On Christmas Day, DAVID, 15, finds out that his boyfriend, JONATHAN, 17, has taken another lover. The discovery leads him on the brink of depression making him think of ways to have him back at all cost. He has invited Jonathan to see him on this day for the last time. And through the frenzy of his preparations prior to meeting Jonathan, we will discover his traits and personality; the 'worlds' he lives in - virtual and real; and, we will witness how he prepares for his most unique shout-out that he will make not only on his Facebook wall, but, in his life.

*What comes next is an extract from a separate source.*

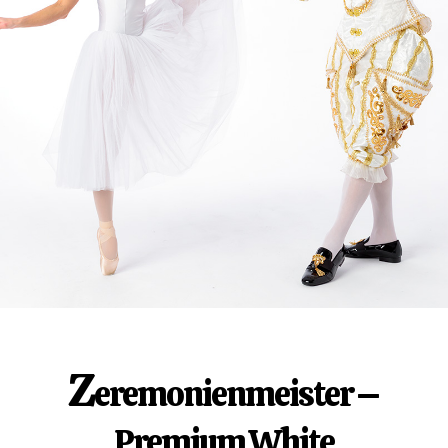
Z
eremonienmeister –
Premium White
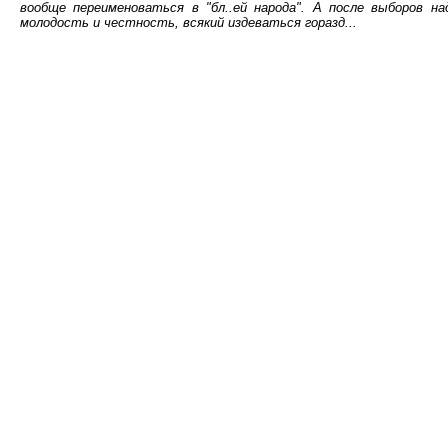
вообще переименоваться в "бл..ей народа". А после выборов 
молодость и честность, всякий издеваться горазд...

Sabina, a divorced mother of two small children, falls in love with an old friend from the Bosnian war. The two plan to marry, but things go terribly wrong. Sabina K. is inspired by a true story set in Bosnia and Herzegovina. The Sabina of the title plans to marry Sasa (with whom she served during the Bosnian War), but there is a problem. Sabina is Muslim and Sasa a Catholic, and their respective families disapprove of the marriage. Their only ally is an older woman, Ankica, whose son - killed in the war - had been their close friend. Aunt Ankica thinks of Sabina and Sasa as her own children and invites them to her home on the island of Korcula to get married. Springtime comes and Sabina travels to Korcula where she is reunited with Ankica and where the two women wait for Sasa to join them from Zagreb. The days pass... Sasa never arrives... and with a heavy and troubled heart, Sabina returns to Sarajevo. She discovers that Sasa has taken all his things from her apartment and moved out. There is no note; no explanation. Sabina goes to Sasa's mother for answers, but the deeply embittered woman treats her harshly and calls the police.
Based on groom kidnappings in Bihar, where the groom is kidnapped to avoid dowry, the film has Siddharth Malhotra qigou.cc playing a thug who helps kidnap grooms. It also features Parineeti Chopra in a prominent role.
The winter of 1917, the North-East front, the final clashes of the Great War. An Italian stronghold situated at 1800 metres above sea level, on the Asiago plateau, described in the novels of Mario Rigoni Stern. It’s snowing everywhere; the Austrian trenches are so close that you can hear the enemy soldiers breathing. A hundred years since the outbreak of World War I, maestro Ermanno Olmi describes with Torneranno i prati his vision of a conflict that cost the lives of 16 million human beings, just as it was brought back to him by the memory of his father, called to arms at 19 years of age, to find himself within the bloodbath of Carso and Piave. A drama that scarred his youth and the rest of his life, just like millions of others.